IBM Cloud Docs
Manually syncing Query Optimizer with watsonx.data metastore

Manually syncing Query Optimizer with watsonx.data metastore

Before you begin

To sync tables from IBM® watsonx.data, the following items are required:

  1. Identify the list of Hive and Iceberg tables in watsonx.data that you require for Query Optimizer.

  2. Identify columns as primary and foreign keys in the Hive and Iceberg tables.

  3. ANALYZE Hive and Iceberg tables in Presto (C++) to generate Hive and Iceberg statistics.

  4. Only users with administrator privilege is allowed to run ExecuteWxdQueryOptimizer command as a security enhancement feature.

About this task

To provide optimized queries, Query Optimizer pulls data about table definitions and Hive and Iceberg statistics to synchronize with Hive metastore in watsonx.data. You can select the specific Hive and Iceberg table that must be available for Query Optimizer. It is recommended to generate Hive and Iceberg statistics and label columns for primary and foreign keys to get the best results.

Activating Query Optimizer automatically synchronizes metadata for catalogs that are connected to Presto (C++) engines. However, you will need to run the following steps if:

  • Metadata for inaccessible or corrupted catalogs or schemas during deployment are missing.
  • Significant changes are made to a table.
  • New tables are introduced after the initial sync operation.
  • An intermittent issue is preventing tables from being synced during the automatic syncing process upon activation.

Procedure

  1. Log in to watsonx.data.

  2. Go to Query workspace.

  3. Run the ANALYZE command from the watsonx.data web console for the tables that you want to sync to generate the statistics (Statistics is the number of rows, column name, data_size, row count, and more).

    ANALYZE catalog_name.schema_name.table_name ;
    
  4. Run the following command to register watsonx.data catalog with Query Optimizer:

    ExecuteWxdQueryOptimizer 'CALL SYSHADOOP.REGISTER_EXT_METASTORE('<CATALOG_NAME>','type=watsonx-data,uri=thrift://$LOCAL_HMS_URL,use.SSL=true,auth.mode=PLAIN,auth.plain.credentials=ibmlhapikey:<apikey>', ?, ?)';
    

    Registering the catalog with the Query Optimizer allows watsonx.data tables to be synced into the Query Optimizer, enabling query optimization.

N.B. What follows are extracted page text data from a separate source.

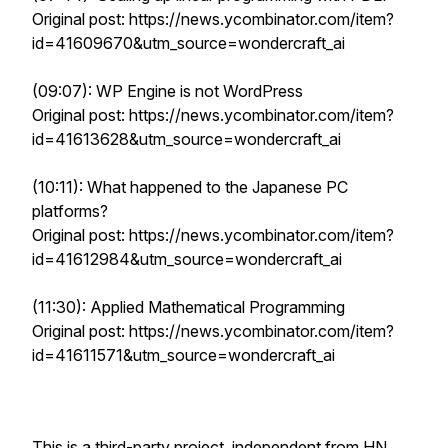
Original post: https://news.ycombinator.com/item?
id=41609670&utm_source=wondercraft_ai
(09:07): WP Engine is not WordPress
Original post: https://news.ycombinator.com/item?
id=41613628&utm_source=wondercraft_ai
(10:11): What happened to the Japanese PC
platforms?
Original post: https://news.ycombinator.com/item?
id=41612984&utm_source=wondercraft_ai
(11:30): Applied Mathematical Programming
Original post: https://news.ycombinator.com/item?
id=41611571&utm_source=wondercraft_ai
This is a third-party project, independent from HN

This needs to be run one time for each catalog.

  5. Run the following command to synchronize the tables for each schema in the catalog:

    ExecuteWxdQueryOptimizer 'CALL SYSHADOOP.EXT_METASTORE_SYNC('<CATALOG_NAME>', '<SCHEMA_NAME>', '.*', '<SYNC MODE>', 'CONTINUE', 'OAAS')';
    
    • <CATALOG_NAME>: The name of the catalog where the tables to synchronize belong to.
    • <SCHEMA_NAME>: The name of the schema where the tables to synchronize belong to.
    • <SYNC MODE>: SKIP is a sync mode indicating the objects that are already defined should be skipped. REPLACE is another sync mode used to update the object if it has been modified since last synched.
    • CONTINUE: The error is logged, but processing continues if multiple tables are to be imported.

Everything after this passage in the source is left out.